III. POBRES EN LA HISTORIA DE ISRAEL. La pobreza, según la Biblia, no es de modo alguno una situación resultante de la ley natural o de la voluntad del Creador, sino de la violencia y la injusticia. La solidaridad casi orgánica vivida por el antiguo Israel hacía que los individuos vivieran y actuaran en función del conjunto social, de modo que cada persona era, con respecto al grupo, lo que los miembros son con respecto al cuerpo. El bienestar prometido por Yavhé a los antepasados > nómadas debía ser compartido por todos. Podía haber familias más ricas o más pobres, pero no se dividían en diferentes clases sociales en el interior de la tribu. En los primeros tiempos de la sedentarización, todos los israelitas disfrutaban, poco más o menos, de la misma condición social. Con la monarquía la situación comienza a cambiar, pero no al principio. Los dos primeros reyes de Israel pertenecían a familias sencillamente acomodadas y se desenvolvían en un nivel de vida bastante modesto. Se puede decir que en el llamado «período del nomadismo y de sedentarización» no hubo desniveles sociales tan grandes que fuesen capaces de dividir a los israelitas en dos clases: ricos y pobres (R. de Vaux).
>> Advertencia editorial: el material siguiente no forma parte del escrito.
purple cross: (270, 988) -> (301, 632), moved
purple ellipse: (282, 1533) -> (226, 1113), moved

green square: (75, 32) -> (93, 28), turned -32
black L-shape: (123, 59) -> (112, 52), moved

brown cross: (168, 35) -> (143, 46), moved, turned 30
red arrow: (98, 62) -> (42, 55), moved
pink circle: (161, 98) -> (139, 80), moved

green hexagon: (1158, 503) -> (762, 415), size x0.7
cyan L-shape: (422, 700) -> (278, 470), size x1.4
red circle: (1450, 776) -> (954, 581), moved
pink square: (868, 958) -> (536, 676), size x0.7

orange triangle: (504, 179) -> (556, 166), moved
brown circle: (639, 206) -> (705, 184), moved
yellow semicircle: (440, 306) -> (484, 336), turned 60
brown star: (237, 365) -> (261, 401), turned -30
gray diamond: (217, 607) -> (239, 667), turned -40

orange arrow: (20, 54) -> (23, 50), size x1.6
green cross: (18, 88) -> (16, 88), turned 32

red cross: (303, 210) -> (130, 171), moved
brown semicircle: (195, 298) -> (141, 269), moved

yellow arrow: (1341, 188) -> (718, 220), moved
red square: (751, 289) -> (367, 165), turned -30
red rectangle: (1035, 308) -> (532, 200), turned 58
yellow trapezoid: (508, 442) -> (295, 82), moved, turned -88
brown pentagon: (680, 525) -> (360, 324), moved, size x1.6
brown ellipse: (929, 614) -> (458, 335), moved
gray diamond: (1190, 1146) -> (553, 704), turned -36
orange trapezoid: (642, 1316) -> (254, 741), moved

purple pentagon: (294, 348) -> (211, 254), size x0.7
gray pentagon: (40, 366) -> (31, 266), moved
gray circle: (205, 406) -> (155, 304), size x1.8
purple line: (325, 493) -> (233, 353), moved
El Deuteronomio, que se inspira en el tiempo de la vida nómada en el desierto, trata de reconstruir el pueblo de Israel sobre sus moldes originales, según una intención auténticamente mosaica, evocando el ideal de un pueblo fraternal, en el que no debería haber pobres. La pobreza es presentada como un escándalo intolerable, porque Yahvé ha dado a su pueblo una «tierra buena» (Dt. 1:15, 35; 3:25; 6:18), dotada de muchas riquezas (Dt. 8:7–10), para que no hubiese pobres entre ellos (Dt. 8:7–10). «Henos aquí, siervos en la tierra que diste a nuestros padres para que comiesen su fruto y su bien» (Neh. 9:36), se quejan los exiliados que regresaron de Babilonia, sometidos a las exacciones persas.
Al otorgar la tierra de Canaán a su pueblo (Ex. 6:4, 8), Dios asegura desde el principio una distribución equitativa de las tierras, el principal medio de la producción de bienes en la economía antigua, agrícola. La Ley de Moisés permitía a los israelitas vender sus bienes, pero con respecto a las tierras exigía que al cabo de cada período de 50 años, cada familia pudiera retornar libremente a la propiedad que tenía como herencia. Así, la tierra no podía ser vendida, sino solo su usufructo hasta el final del período jubilar (cf. Lv. 23:13, 23). Esta ordenanza, que tenía la intención de impedir el acaparamiento de las tierras, no suprimió enteramente la pobreza, debido a factores externos e internos: malas cosechas causadas por desastres naturales, como plaga o sequía, o puramente humanos, como guerras y saqueos; también por enfermedad o indolencia y mala administración y, sobre todo, por la codicia de los que buscaban enriquecerse a costa de su prójimo. Todos los indigentes, especialmente las viudas, los huérfanos y los extranjeros, eran objeto de la especial atención de Yahvé y de los israelitas piadosos, según las instrucciones precisas de la Ley. Toda persona que tuviera hambre tenía derecho a satisfacerla con las uvas o espigas recogidas en la propiedad de otros, pero se le prohibía llevárselas (Dt. 23:24, 25). Los pobres estaban autorizados a espigar detrás de los segadores, a recoger las espigas dejadas en las lindes del campo que el propietario disponía para ellos (Lv. 19:9). Igualmente sucedía con la recolección de la vid (Lv. 19:11; cf. 23:22; Dt. 24:19–21).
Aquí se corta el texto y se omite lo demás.